-- Information given follows --
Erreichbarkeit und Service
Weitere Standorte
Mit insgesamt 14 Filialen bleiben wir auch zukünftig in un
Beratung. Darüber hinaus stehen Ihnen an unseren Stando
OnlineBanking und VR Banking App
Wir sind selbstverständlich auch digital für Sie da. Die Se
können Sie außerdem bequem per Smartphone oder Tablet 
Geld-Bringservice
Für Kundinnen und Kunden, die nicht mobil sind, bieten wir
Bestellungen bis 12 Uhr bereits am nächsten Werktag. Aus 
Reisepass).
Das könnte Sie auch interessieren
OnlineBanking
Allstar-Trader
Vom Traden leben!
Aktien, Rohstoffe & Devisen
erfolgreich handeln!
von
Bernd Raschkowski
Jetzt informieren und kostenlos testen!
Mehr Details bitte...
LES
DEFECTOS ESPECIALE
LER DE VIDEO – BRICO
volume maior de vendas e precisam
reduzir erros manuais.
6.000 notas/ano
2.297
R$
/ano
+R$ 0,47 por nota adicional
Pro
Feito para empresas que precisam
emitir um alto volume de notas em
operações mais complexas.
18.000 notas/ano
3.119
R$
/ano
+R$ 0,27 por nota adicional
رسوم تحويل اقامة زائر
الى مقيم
-- Information given concluded --
-- Information given follows --
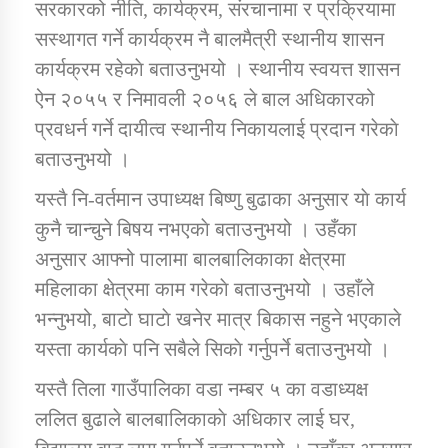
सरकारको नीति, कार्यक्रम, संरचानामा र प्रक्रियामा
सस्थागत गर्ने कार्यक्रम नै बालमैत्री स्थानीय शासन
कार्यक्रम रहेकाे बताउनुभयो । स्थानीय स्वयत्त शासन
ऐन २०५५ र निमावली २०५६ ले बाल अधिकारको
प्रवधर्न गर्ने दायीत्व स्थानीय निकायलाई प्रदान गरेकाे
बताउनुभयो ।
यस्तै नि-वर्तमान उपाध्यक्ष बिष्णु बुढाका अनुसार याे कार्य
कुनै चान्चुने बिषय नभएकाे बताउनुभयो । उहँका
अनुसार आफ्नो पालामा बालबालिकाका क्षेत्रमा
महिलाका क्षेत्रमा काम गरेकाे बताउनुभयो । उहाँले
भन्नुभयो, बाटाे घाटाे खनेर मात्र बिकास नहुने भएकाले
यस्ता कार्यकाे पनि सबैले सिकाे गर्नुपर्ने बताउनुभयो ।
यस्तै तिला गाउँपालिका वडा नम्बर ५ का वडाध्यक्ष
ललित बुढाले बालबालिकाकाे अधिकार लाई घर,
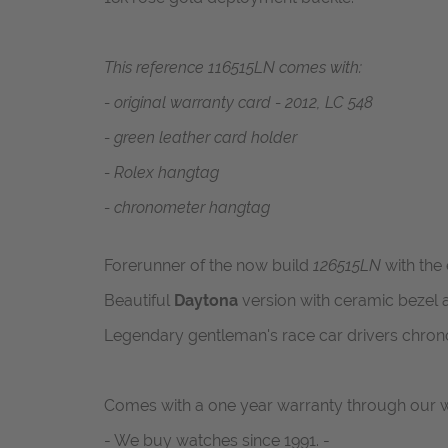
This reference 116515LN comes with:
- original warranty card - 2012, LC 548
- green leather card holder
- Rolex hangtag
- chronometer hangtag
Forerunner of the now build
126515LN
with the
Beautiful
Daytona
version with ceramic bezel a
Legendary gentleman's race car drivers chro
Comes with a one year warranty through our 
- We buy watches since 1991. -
-- Information given concluded --
[Task objective]
For this exercise, gather every line of the data that contains the word "card".

[Solution below]
- original warranty card - 2012, LC 548
- green leather card holder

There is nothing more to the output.